Quante e quali opere sono ancora collocate sui ponteggi? Ce ne saranno delle altre per futuri cantieri?
«Al momento abbiamo installato le opere di 28 artisti nel centro storico, 21 delle quali sono ancora visibili. Presto lanceremo una nuova call for art rivolta ad artisti emergenti che abitano in Italia e a New York, così da essere presenti anche nei prossimi cantieri del 2016. La direzione è sicuramente quella di rafforzare il ponte tra le due città, unirle grazie al linguaggio senza frontiere delle immagini. Nonché, ovviamente, quella di dare visibilità ai nuovi talenti».
Qual è stata la risposta degli aquilani al progetto Off Site ArtBridge?
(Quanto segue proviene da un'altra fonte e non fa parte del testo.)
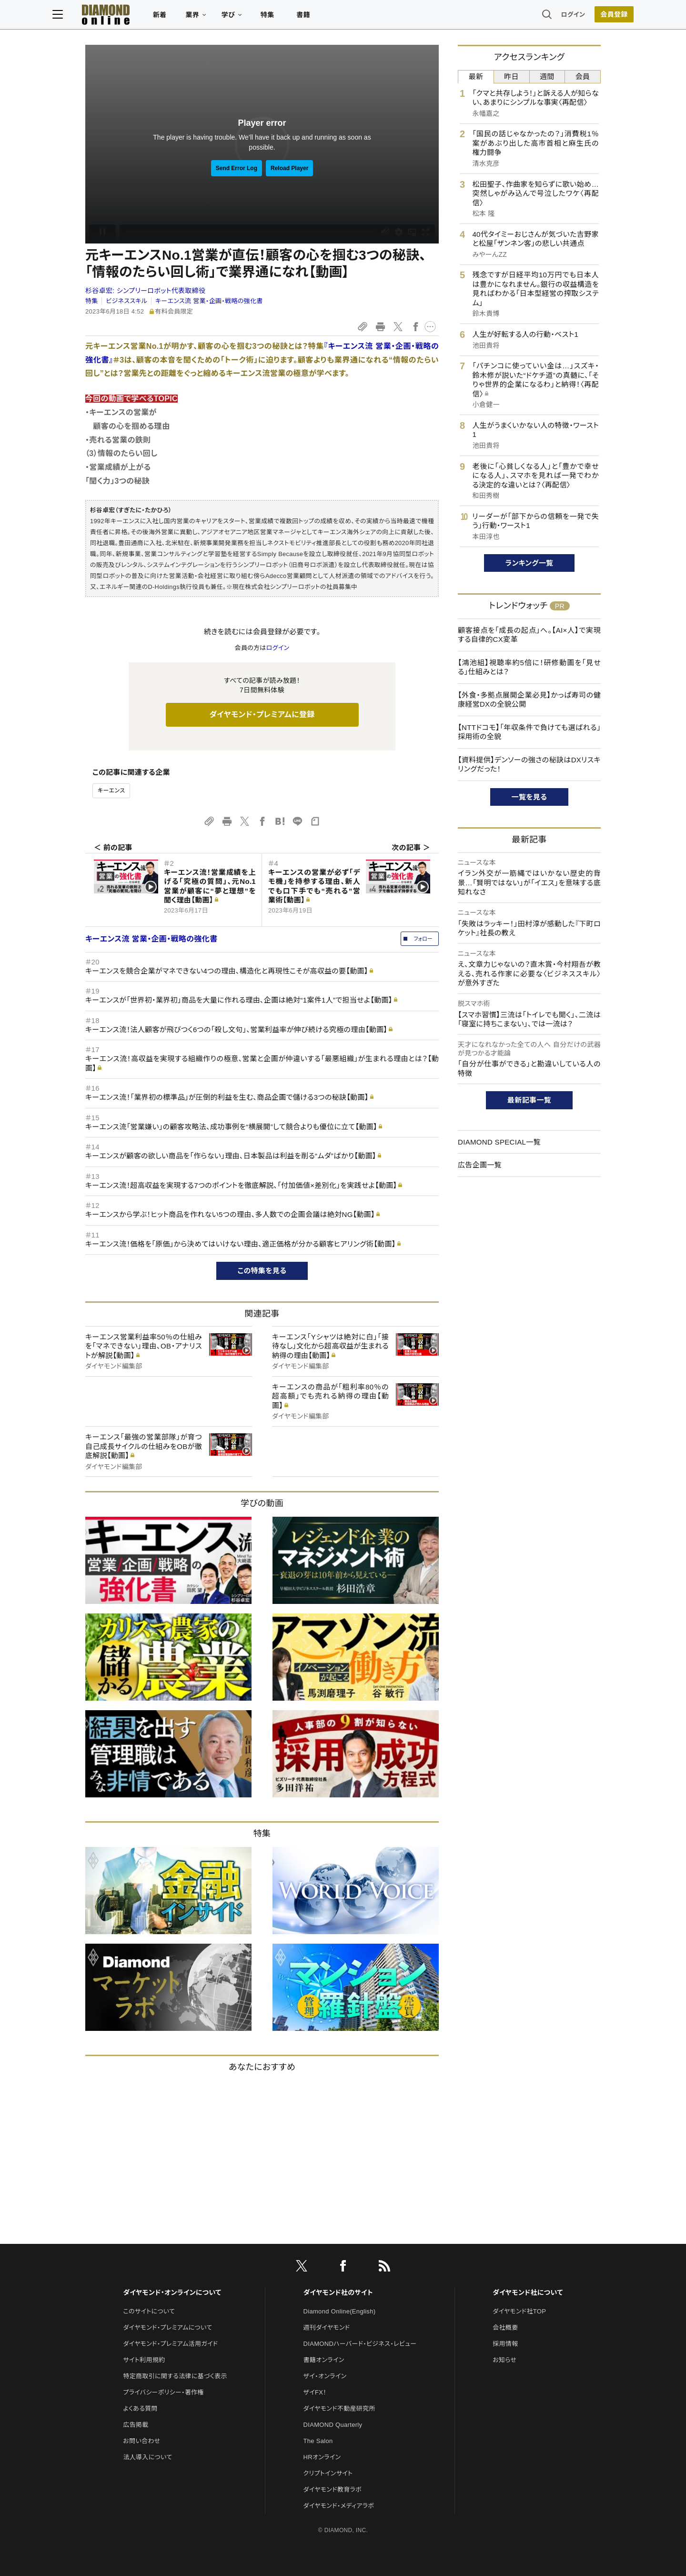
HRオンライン (322, 2457)
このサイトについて (149, 2311)
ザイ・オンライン (325, 2376)
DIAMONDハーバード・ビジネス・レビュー (360, 2343)
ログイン (540, 16)
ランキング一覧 (529, 563)
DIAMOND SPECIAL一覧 (499, 1142)
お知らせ (504, 2359)
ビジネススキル (126, 300)
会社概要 (505, 2327)
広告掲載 (135, 2424)
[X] (301, 2268)
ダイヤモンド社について (528, 2292)
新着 (193, 17)
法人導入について (147, 2457)
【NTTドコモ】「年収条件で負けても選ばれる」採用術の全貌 (529, 732)
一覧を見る (529, 797)
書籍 (336, 17)
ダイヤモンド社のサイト (338, 2292)
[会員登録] (581, 17)
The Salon (318, 2440)
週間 (547, 76)
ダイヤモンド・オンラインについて (172, 2292)
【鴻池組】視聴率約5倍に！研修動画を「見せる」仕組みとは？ (529, 667)
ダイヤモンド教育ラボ (332, 2489)
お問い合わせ (141, 2440)
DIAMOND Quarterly (333, 2424)
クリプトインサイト (328, 2473)
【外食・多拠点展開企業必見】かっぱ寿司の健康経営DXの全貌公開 (529, 700)
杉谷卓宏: (145, 290)
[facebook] (343, 2268)
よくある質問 (140, 2408)
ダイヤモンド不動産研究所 (339, 2408)
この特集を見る (262, 1271)
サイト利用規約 (144, 2359)
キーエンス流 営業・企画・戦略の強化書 (209, 300)
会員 (582, 76)
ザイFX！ (315, 2392)
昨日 (511, 76)
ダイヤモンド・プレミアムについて (167, 2327)
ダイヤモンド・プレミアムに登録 (261, 714)
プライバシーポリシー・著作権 (163, 2392)
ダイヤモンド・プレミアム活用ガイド (170, 2343)
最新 (476, 76)
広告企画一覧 (480, 1165)
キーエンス (111, 790)
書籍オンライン (323, 2359)
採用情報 (505, 2343)
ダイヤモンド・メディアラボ (338, 2505)
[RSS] (384, 2268)
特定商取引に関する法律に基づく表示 (175, 2376)
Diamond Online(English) (339, 2311)
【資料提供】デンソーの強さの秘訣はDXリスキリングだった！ (529, 764)
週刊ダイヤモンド (326, 2327)
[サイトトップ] (138, 16)
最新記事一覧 (529, 1100)
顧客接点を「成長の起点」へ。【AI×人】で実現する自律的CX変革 (529, 635)
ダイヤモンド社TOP (519, 2311)
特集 (300, 17)
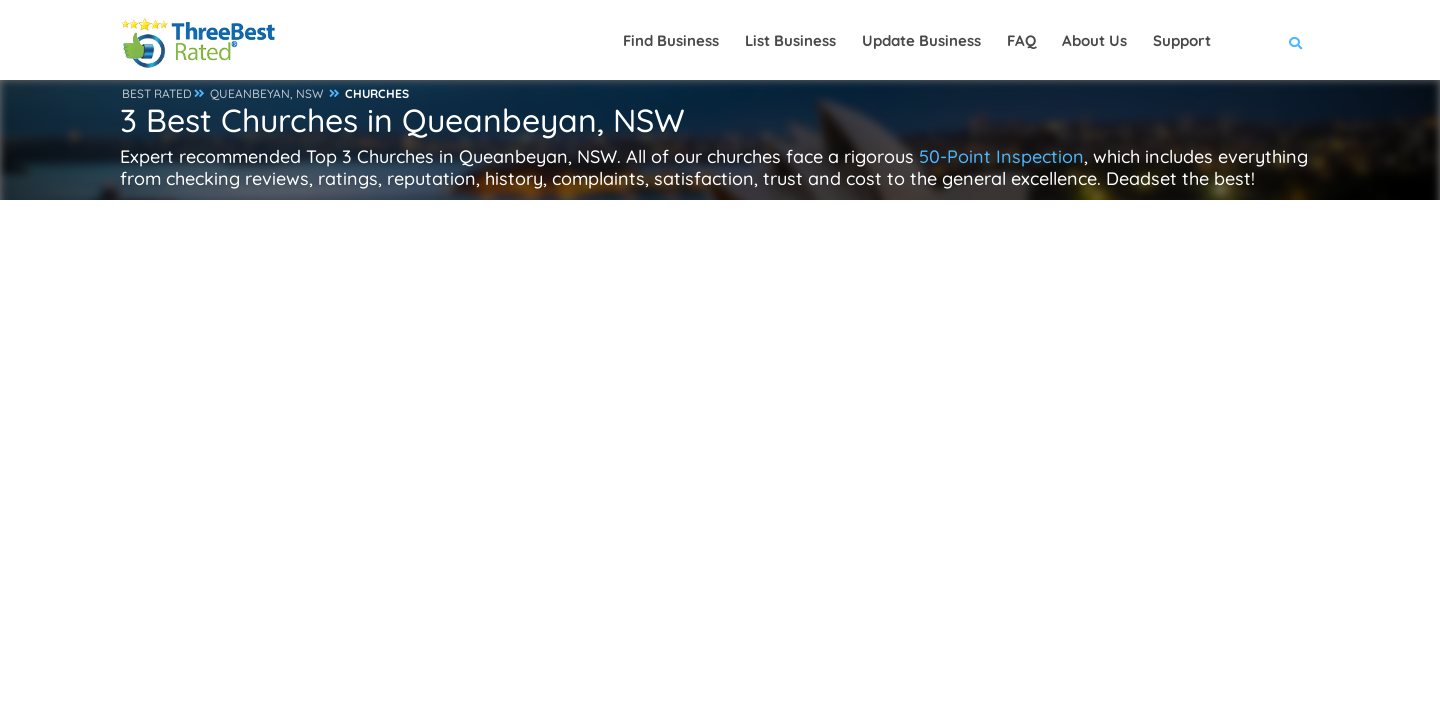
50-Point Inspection (1001, 156)
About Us (1094, 40)
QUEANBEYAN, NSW (267, 93)
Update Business (921, 40)
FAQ (1021, 40)
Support (1182, 40)
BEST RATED (157, 93)
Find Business (671, 40)
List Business (790, 40)
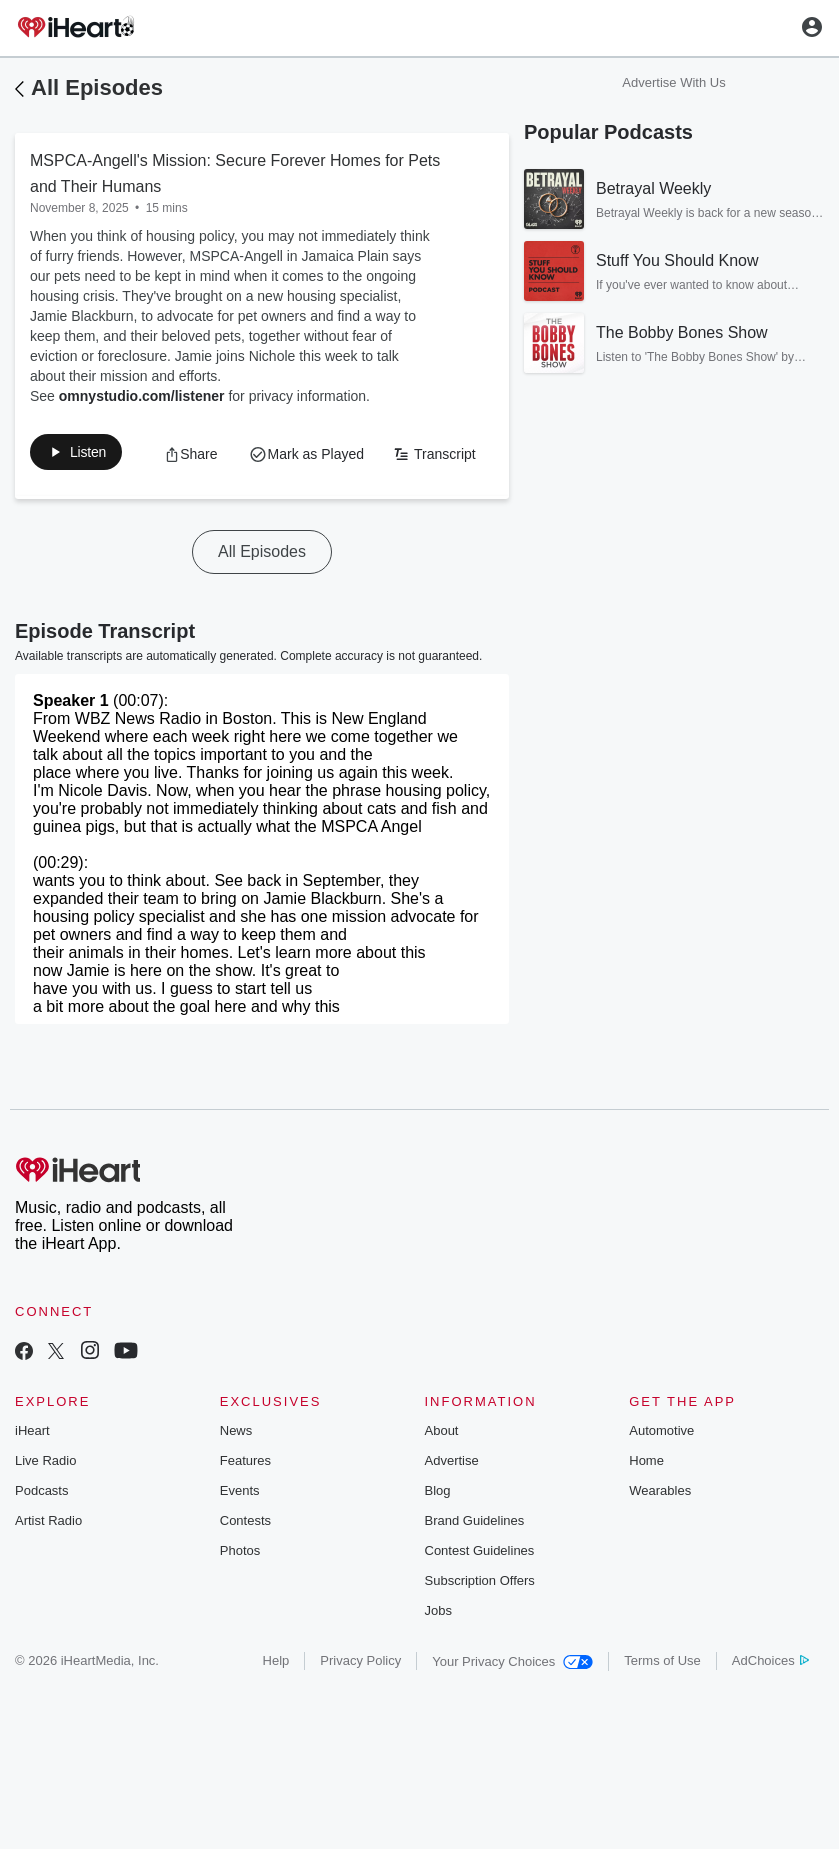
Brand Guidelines (475, 1564)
«C’è chi lo ama e lo ha voluto sui ponteggi delle proprie case in ristrutturazione e c’è chi non lo ama e non lo ha voluto. C’è stato chi non camminava nel centro storico da anni e con la scusa di vedere il nostro progetto ha deciso di riattraversarlo. Recentemente devo dire che abbiamo ricevuto molte segnalazioni positive per l’ultima installazione in piazza Duomo e che ritrae la generazione nata dopo il terremoto nei bellissimi scatti realizzati dalla fotografa Claudia Pajewski. Non sempre però le opere hanno suscitato consensi. Sicuramente è un progetto che sposta: persone, pensieri ed emozioni».


Tutti i lavori mi sembrano centrare riflessioni, spunti, messaggi universali scaturiti da quel tragico 6 aprile 2009. Con quale criterio sono state selezionate le opere e gli artisti?
«Non c’è stato nessun limite, né di età, medium o di soggetti trattati. Non mi piaceva dare il “tema” da far svolgere a degli artisti emergenti, abbiamo piuttosto lasciato tutti quanti liberi di esprimersi sotto lo slogan “All’Aquila l’arte è in costruzione” che mi sembrava dicesse già abbastanza. Successivamente insieme alla giuria abbiamo individuato le proposte più convincenti, sia artisticamente che in relazione al contesto».
A partire dalla risposta degli aquilani, dei collaboratori, delle imprese che hanno accettato di partecipare al progetto, qual è la tua considerazione sullo stato attuale dell’Aquila?
«Lavoro a questo progetto da più di due anni e ho vissuto all’Aquila sei mesi per organizzarlo visto che, nella sua semplicità apparente, nasconde moltissime difficoltà tecniche, politiche, emotive e psicologiche. Sulla mia strada ho trovato persone speciali non soltanto professionalmente ma anche umanamente. Tuttavia L’Aquila è una città dove continuo a tornare anche perché mi interessa quello che sta accadendo, adesso, al di là del progetto. La trovo un’anomalia italiana in continuo movimento, un anno si popola, l’anno dopo si spopola, ma è comunque sempre attiva grazie alla ricostruzione che avanza e grazie a una dimensione culturale in crescita, sia da un punto di vista istituzionale sia indipendente. C’è spazio per le idee, e questo progetto lo dimostra».